07 luglio
Setting the .NET environment for a Powershell prompt
VS.NET installs a shortcut that, when invoked, sets the necessary environment variables you need to access the command line tools that comes with VS and the .NET and brings up a command prompt. The shortcut leads to a batch file located in the VS install directory, called vsvars32.bat.
A lot of developers want this environment set also when working in Powershell. Unfortunately, merely calling this batch file from inside Powershell won't work. The only way to run a batch file from Powershell is by invoking an instance of cmd.exe (or ${env:COMSPEC} and passing it the path of the batch file.
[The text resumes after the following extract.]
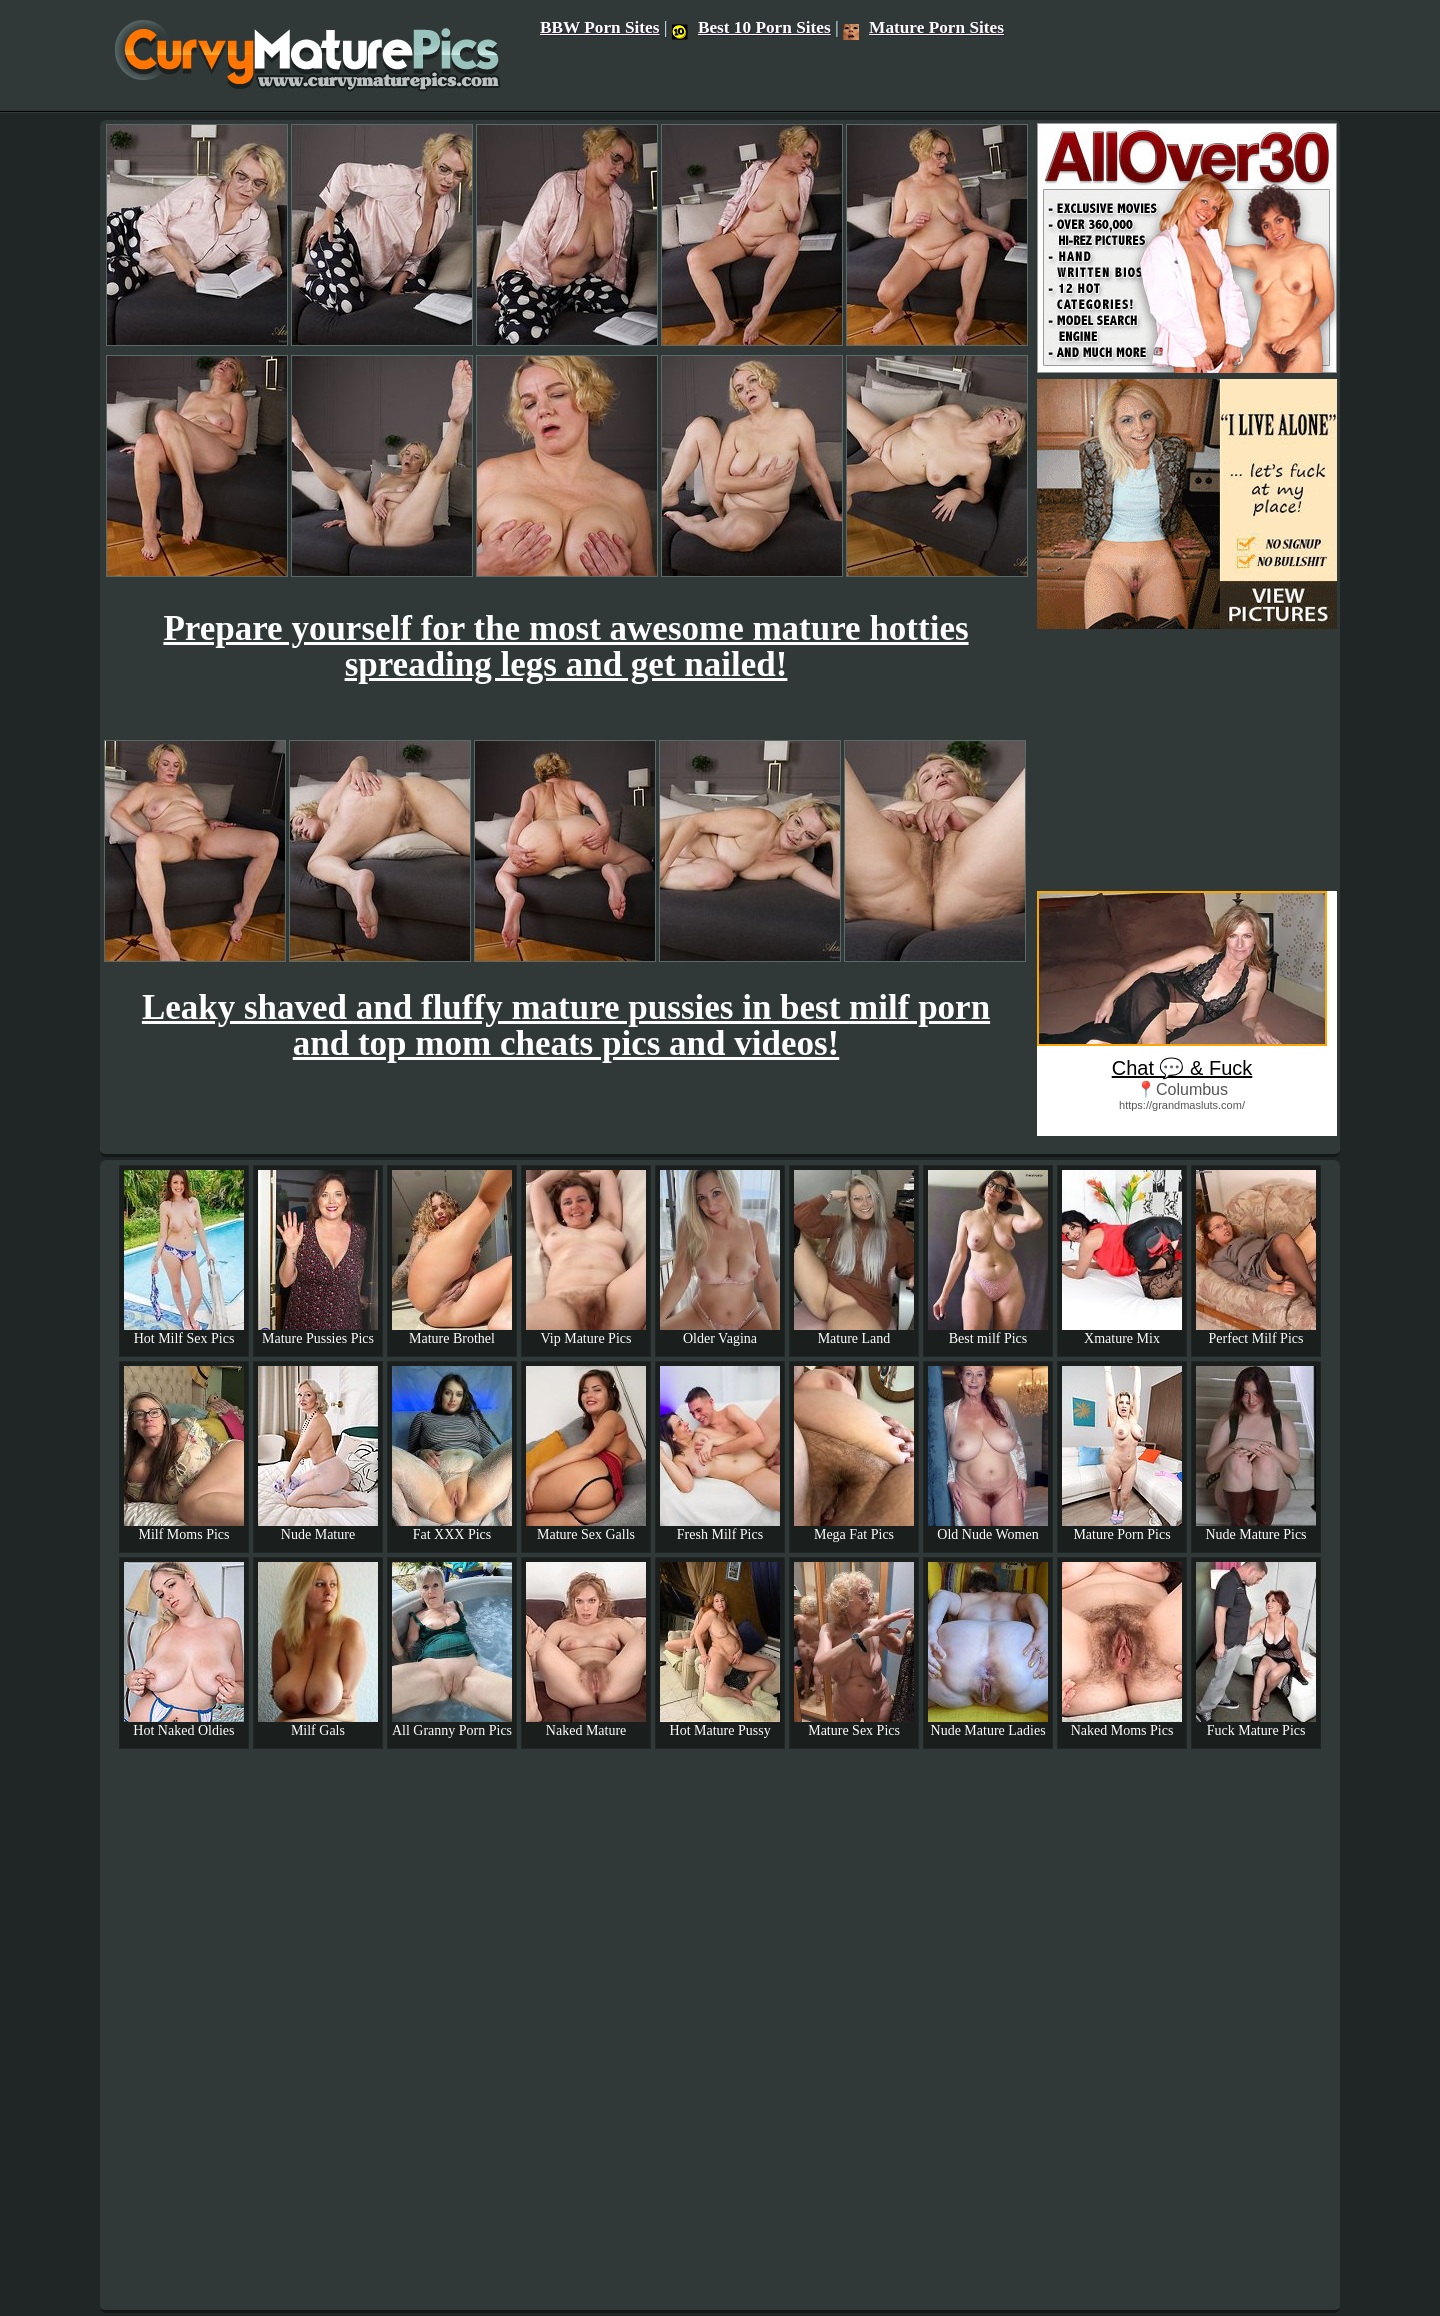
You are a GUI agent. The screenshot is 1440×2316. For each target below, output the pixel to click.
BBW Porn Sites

This obviously runs in its own process, and when this process exits, its environment will not be propagated to the process that called it (Powershell).
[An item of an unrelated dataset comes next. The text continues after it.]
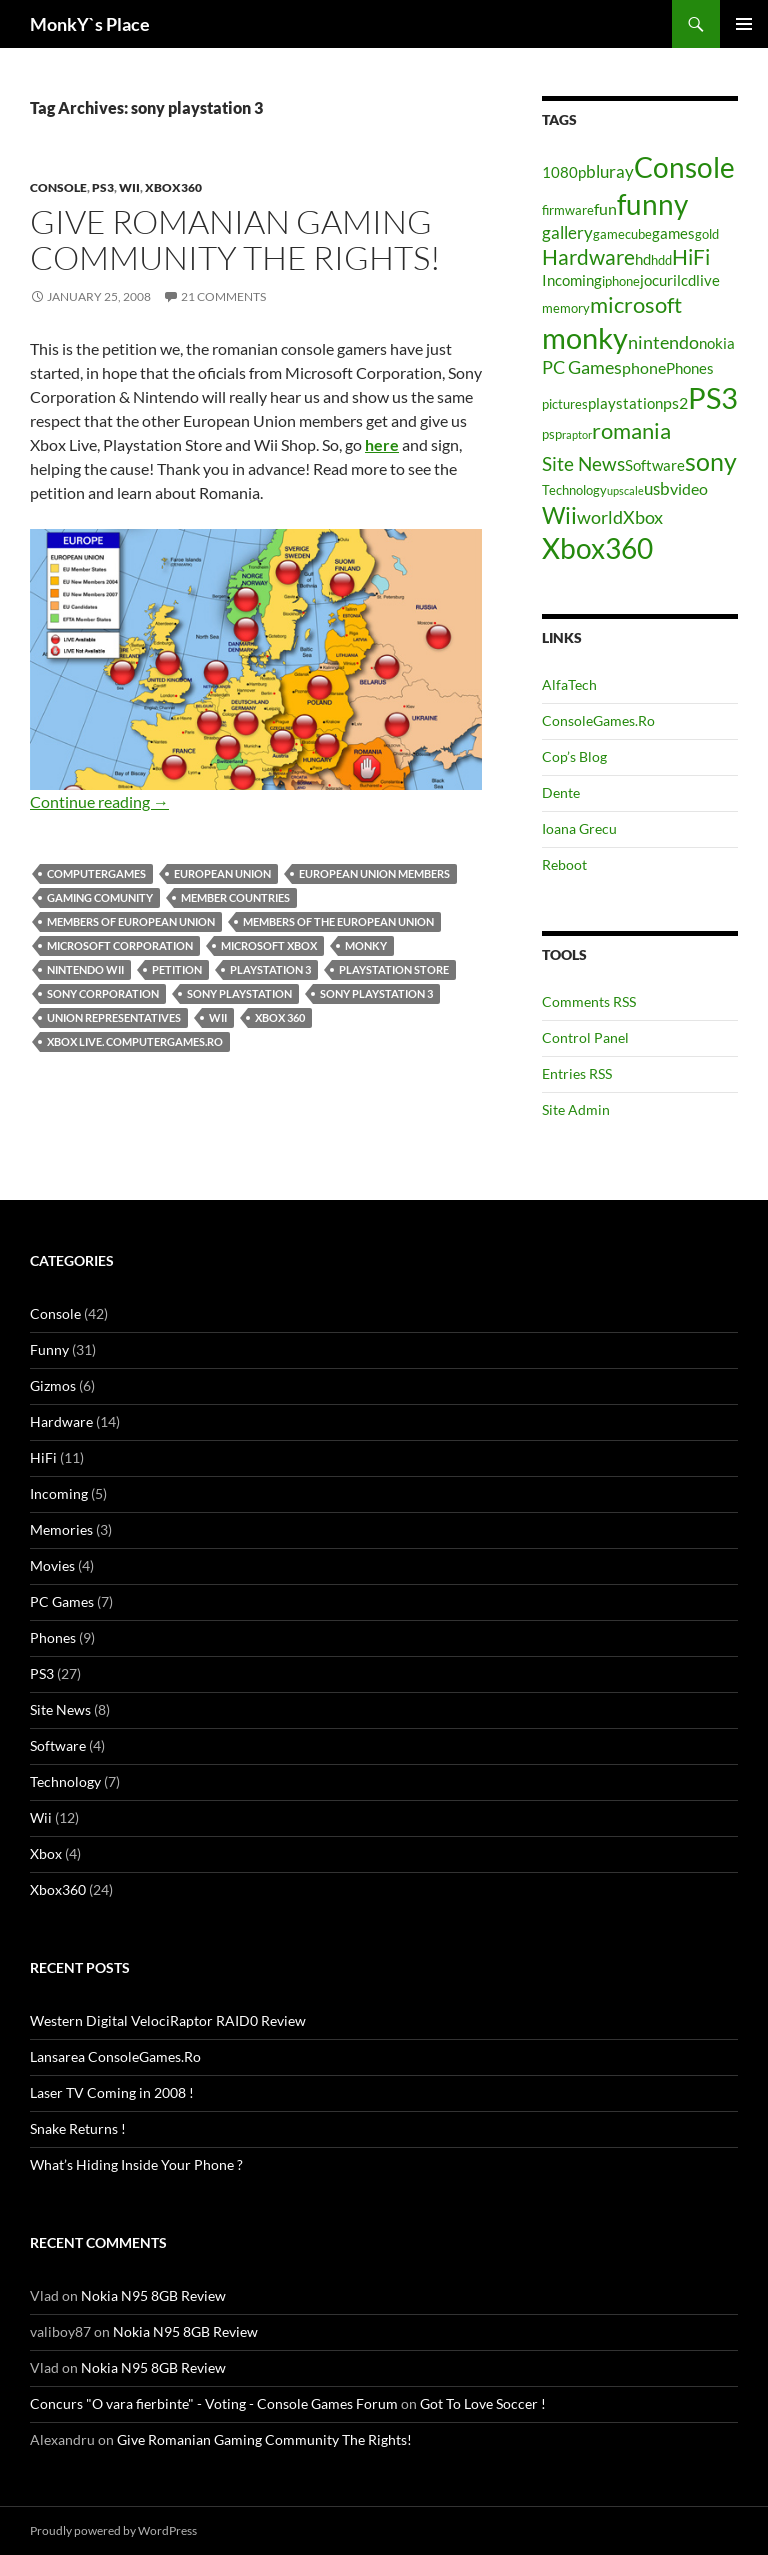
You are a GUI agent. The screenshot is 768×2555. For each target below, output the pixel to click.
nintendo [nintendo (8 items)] (663, 342)
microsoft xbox (269, 945)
There are several ways to get around this. You can, if you're not as lazy as I am, rewrite the vsvars32.bat file to a Powershell script and dotsource it on startup. Another way would be to first start up the VS command prompt by clicking on the shortcut, and then invoking Powershell manually from the prompt. I suspect a lot of people do the latter.
Personally, I've created my own shortcut that targets the following command line:
cmd.exe /k "D:\Program Files\Microsoft Visual Studio 8\Common7\Tools\vsvars32.bat" && powershell.exe
The /k argument to cmd.exe tells it to leave the command prompt open after executing the command that follows. && is used to provide more than one command for cmd.exe to run.
When clicked, this shortcut leaves me with a Powershell prompt that has all the necessary command line utilities in my ${env:PATH}.